Every record must be copied out exactly.

Start of Data shown

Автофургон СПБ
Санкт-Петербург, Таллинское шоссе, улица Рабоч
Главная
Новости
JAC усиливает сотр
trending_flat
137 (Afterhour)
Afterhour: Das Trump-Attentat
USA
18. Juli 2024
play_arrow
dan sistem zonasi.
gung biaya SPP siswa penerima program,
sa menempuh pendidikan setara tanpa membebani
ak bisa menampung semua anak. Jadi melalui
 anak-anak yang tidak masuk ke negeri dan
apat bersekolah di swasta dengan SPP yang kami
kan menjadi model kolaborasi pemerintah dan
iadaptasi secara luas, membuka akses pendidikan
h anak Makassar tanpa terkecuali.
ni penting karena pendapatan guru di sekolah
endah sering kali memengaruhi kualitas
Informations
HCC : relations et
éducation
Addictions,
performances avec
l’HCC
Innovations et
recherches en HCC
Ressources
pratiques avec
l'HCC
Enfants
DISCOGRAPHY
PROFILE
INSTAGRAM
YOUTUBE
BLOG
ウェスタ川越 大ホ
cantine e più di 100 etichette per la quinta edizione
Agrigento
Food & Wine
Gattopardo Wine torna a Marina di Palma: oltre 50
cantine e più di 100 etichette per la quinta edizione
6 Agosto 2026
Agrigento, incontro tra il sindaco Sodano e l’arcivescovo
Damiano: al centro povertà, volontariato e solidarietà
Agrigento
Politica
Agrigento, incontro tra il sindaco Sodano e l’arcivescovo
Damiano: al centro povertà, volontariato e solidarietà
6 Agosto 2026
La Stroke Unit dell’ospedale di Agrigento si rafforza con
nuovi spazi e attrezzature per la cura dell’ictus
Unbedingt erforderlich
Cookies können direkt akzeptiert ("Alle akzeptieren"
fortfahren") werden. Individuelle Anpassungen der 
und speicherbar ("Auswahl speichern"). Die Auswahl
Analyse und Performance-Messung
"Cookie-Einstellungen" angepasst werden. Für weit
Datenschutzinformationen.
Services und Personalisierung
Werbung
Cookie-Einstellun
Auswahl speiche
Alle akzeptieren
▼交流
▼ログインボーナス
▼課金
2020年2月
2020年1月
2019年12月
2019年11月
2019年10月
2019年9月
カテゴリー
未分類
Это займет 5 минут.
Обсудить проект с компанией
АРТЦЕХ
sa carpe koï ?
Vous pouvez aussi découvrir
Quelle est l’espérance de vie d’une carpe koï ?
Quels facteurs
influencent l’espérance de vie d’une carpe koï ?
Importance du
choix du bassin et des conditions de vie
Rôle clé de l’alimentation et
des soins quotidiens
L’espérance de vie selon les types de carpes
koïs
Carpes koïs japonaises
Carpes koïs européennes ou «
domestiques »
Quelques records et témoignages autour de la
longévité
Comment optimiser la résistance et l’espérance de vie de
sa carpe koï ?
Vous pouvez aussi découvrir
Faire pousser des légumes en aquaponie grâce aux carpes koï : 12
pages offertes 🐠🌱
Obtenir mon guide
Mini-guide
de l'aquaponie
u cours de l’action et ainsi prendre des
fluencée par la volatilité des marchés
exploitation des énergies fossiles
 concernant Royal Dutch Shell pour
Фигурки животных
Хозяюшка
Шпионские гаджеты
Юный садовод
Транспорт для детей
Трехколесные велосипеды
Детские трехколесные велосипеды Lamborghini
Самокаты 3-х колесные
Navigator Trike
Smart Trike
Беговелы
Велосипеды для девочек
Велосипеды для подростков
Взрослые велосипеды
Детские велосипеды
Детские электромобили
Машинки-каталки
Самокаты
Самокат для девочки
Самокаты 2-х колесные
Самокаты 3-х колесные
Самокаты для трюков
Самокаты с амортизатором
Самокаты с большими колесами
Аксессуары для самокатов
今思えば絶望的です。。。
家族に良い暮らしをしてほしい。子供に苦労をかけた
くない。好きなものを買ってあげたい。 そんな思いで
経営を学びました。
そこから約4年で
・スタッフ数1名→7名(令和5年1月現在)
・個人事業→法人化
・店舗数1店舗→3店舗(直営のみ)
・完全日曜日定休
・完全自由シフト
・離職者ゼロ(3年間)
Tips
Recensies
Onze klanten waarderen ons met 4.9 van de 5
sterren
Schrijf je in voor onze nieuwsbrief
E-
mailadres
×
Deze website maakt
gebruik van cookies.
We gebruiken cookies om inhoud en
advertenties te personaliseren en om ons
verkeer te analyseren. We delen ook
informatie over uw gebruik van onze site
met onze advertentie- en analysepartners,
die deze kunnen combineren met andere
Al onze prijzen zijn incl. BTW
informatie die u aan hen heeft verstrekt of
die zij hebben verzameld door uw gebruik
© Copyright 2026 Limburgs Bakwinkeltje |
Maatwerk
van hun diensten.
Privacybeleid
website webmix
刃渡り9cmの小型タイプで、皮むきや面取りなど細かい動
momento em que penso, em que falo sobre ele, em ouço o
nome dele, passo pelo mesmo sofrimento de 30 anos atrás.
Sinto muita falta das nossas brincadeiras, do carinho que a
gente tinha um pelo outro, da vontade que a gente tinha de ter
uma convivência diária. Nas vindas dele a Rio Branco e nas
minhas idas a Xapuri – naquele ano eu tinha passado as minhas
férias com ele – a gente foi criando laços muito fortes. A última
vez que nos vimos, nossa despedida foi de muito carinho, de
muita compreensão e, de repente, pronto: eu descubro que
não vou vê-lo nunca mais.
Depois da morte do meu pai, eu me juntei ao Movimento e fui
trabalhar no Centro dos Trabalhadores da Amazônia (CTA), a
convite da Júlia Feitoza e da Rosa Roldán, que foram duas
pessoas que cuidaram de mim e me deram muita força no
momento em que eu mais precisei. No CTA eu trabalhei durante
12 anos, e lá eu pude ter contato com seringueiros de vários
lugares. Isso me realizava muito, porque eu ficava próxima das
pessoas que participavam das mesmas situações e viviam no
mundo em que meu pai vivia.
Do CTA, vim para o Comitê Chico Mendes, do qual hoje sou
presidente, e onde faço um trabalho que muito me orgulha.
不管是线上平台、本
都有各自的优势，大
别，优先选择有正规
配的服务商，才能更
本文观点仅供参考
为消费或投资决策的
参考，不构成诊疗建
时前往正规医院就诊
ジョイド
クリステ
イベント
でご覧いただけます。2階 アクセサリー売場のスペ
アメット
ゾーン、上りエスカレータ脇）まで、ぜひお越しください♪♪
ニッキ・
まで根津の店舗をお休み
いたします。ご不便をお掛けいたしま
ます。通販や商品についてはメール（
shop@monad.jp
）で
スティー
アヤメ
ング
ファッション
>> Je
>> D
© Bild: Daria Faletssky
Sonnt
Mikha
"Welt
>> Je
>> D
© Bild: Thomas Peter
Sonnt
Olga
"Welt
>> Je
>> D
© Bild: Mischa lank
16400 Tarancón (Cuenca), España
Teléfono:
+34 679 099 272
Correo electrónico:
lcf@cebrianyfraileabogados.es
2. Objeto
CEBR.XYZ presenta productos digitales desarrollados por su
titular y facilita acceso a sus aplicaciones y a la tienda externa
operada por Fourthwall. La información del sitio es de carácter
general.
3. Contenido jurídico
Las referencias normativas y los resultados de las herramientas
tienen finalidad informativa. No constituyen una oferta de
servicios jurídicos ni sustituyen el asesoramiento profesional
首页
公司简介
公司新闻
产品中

End of Data shown

### Answer area
Автофургон СПБ
Санкт-Петербург, Таллинское шоссе, улица Рабоч
Главная
Новости
JAC усиливает сотр
trending_flat
137 (Afterhour)
Afterhour: Das Trump-Attentat
USA
18. Juli 2024
play_arrow
dan sistem zonasi.
gung biaya SPP siswa penerima program,
sa menempuh pendidikan setara tanpa membebani
ak bisa menampung semua anak. Jadi melalui
 anak-anak yang tidak masuk ke negeri dan
apat bersekolah di swasta dengan SPP yang kami
kan menjadi model kolaborasi pemerintah dan
iadaptasi secara luas, membuka akses pendidikan
h anak Makassar tanpa terkecuali.
ni penting karena pendapatan guru di sekolah
endah sering kali memengaruhi kualitas
Informations
HCC : relations et
éducation
Addictions,
performances avec
l’HCC
Innovations et
recherches en HCC
Ressources
pratiques avec
l'HCC
Enfants
DISCOGRAPHY
PROFILE
INSTAGRAM
YOUTUBE
BLOG
ウェスタ川越 大ホ
cantine e più di 100 etichette per la quinta edizione
Agrigento
Food & Wine
Gattopardo Wine torna a Marina di Palma: oltre 50
cantine e più di 100 etichette per la quinta edizione
6 Agosto 2026
Agrigento, incontro tra il sindaco Sodano e l’arcivescovo
Damiano: al centro povertà, volontariato e solidarietà
Agrigento
Politica
Agrigento, incontro tra il sindaco Sodano e l’arcivescovo
Damiano: al centro povertà, volontariato e solidarietà
6 Agosto 2026
La Stroke Unit dell’ospedale di Agrigento si rafforza con
nuovi spazi e attrezzature per la cura dell’ictus
Unbedingt erforderlich
Cookies können direkt akzeptiert ("Alle akzeptieren"
fortfahren") werden. Individuelle Anpassungen der 
und speicherbar ("Auswahl speichern"). Die Auswahl
Analyse und Performance-Messung
"Cookie-Einstellungen" angepasst werden. Für weit
Datenschutzinformationen.
Services und Personalisierung
Werbung
Cookie-Einstellun
Auswahl speiche
Alle akzeptieren
▼交流
▼ログインボーナス
▼課金
2020年2月
2020年1月
2019年12月
2019年11月
2019年10月
2019年9月
カテゴリー
未分類
Это займет 5 минут.
Обсудить проект с компанией
АРТЦЕХ
sa carpe koï ?
Vous pouvez aussi découvrir
Quelle est l’espérance de vie d’une carpe koï ?
Quels facteurs
influencent l’espérance de vie d’une carpe koï ?
Importance du
choix du bassin et des conditions de vie
Rôle clé de l’alimentation et
des soins quotidiens
L’espérance de vie selon les types de carpes
koïs
Carpes koïs japonaises
Carpes koïs européennes ou «
domestiques »
Quelques records et témoignages autour de la
longévité
Comment optimiser la résistance et l’espérance de vie de
sa carpe koï ?
Vous pouvez aussi découvrir
Faire pousser des légumes en aquaponie grâce aux carpes koï : 12
pages offertes 🐠🌱
Obtenir mon guide
Mini-guide
de l'aquaponie
u cours de l’action et ainsi prendre des
fluencée par la volatilité des marchés
exploitation des énergies fossiles
 concernant Royal Dutch Shell pour
Фигурки животных
Хозяюшка
Шпионские гаджеты
Юный садовод
Транспорт для детей
Трехколесные велосипеды
Детские трехколесные велосипеды Lamborghini
Самокаты 3-х колесные
Navigator Trike
Smart Trike
Беговелы
Велосипеды для девочек
Велосипеды для подростков
Взрослые велосипеды
Детские велосипеды
Детские электромобили
Машинки-каталки
Самокаты
Самокат для девочки
Самокаты 2-х колесные
Самокаты 3-х колесные
Самокаты для трюков
Самокаты с амортизатором
Самокаты с большими колесами
Аксессуары для самокатов
今思えば絶望的です。。。
家族に良い暮らしをしてほしい。子供に苦労をかけた
くない。好きなものを買ってあげたい。 そんな思いで
経営を学びました。
そこから約4年で
・スタッフ数1名→7名(令和5年1月現在)
・個人事業→法人化
・店舗数1店舗→3店舗(直営のみ)
・完全日曜日定休
・完全自由シフト
・離職者ゼロ(3年間)
Tips
Recensies
Onze klanten waarderen ons met 4.9 van de 5
sterren
Schrijf je in voor onze nieuwsbrief
E-
mailadres
×
Deze website maakt
gebruik van cookies.
We gebruiken cookies om inhoud en
advertenties te personaliseren en om ons
verkeer te analyseren. We delen ook
informatie over uw gebruik van onze site
met onze advertentie- en analysepartners,
die deze kunnen combineren met andere
Al onze prijzen zijn incl. BTW
informatie die u aan hen heeft verstrekt of
die zij hebben verzameld door uw gebruik
© Copyright 2026 Limburgs Bakwinkeltje |
Maatwerk
van hun diensten.
Privacybeleid
website webmix
刃渡り9cmの小型タイプで、皮むきや面取りなど細かい動
momento em que penso, em que falo sobre ele, em ouço o
nome dele, passo pelo mesmo sofrimento de 30 anos atrás.
Sinto muita falta das nossas brincadeiras, do carinho que a
gente tinha um pelo outro, da vontade que a gente tinha de ter
uma convivência diária. Nas vindas dele a Rio Branco e nas
minhas idas a Xapuri – naquele ano eu tinha passado as minhas
férias com ele – a gente foi criando laços muito fortes. A última
vez que nos vimos, nossa despedida foi de muito carinho, de
muita compreensão e, de repente, pronto: eu descubro que
não vou vê-lo nunca mais.
Depois da morte do meu pai, eu me juntei ao Movimento e fui
trabalhar no Centro dos Trabalhadores da Amazônia (CTA), a
convite da Júlia Feitoza e da Rosa Roldán, que foram duas
pessoas que cuidaram de mim e me deram muita força no
momento em que eu mais precisei. No CTA eu trabalhei durante
12 anos, e lá eu pude ter contato com seringueiros de vários
lugares. Isso me realizava muito, porque eu ficava próxima das
pessoas que participavam das mesmas situações e viviam no
mundo em que meu pai vivia.
Do CTA, vim para o Comitê Chico Mendes, do qual hoje sou
presidente, e onde faço um trabalho que muito me orgulha.
不管是线上平台、本
都有各自的优势，大
别，优先选择有正规
配的服务商，才能更
本文观点仅供参考
为消费或投资决策的
参考，不构成诊疗建
时前往正规医院就诊
ジョイド
クリステ
イベント
でご覧いただけます。2階 アクセサリー売場のスペ
アメット
ゾーン、上りエスカレータ脇）まで、ぜひお越しください♪♪
ニッキ・
まで根津の店舗をお休み
いたします。ご不便をお掛けいたしま
ます。通販や商品についてはメール（
shop@monad.jp
）で
スティー
アヤメ
ング
ファッション
>> Je
>> D
© Bild: Daria Faletssky
Sonnt
Mikha
"Welt
>> Je
>> D
© Bild: Thomas Peter
Sonnt
Olga
"Welt
>> Je
>> D
© Bild: Mischa lank
16400 Tarancón (Cuenca), España
Teléfono:
+34 679 099 272
Correo electrónico:
lcf@cebrianyfraileabogados.es
2. Objeto
CEBR.XYZ presenta productos digitales desarrollados por su
titular y facilita acceso a sus aplicaciones y a la tienda externa
operada por Fourthwall. La información del sitio es de carácter
general.
3. Contenido jurídico
Las referencias normativas y los resultados de las herramientas
tienen finalidad informativa. No constituyen una oferta de
servicios jurídicos ni sustituyen el asesoramiento profesional
首页
公司简介
公司新闻
产品中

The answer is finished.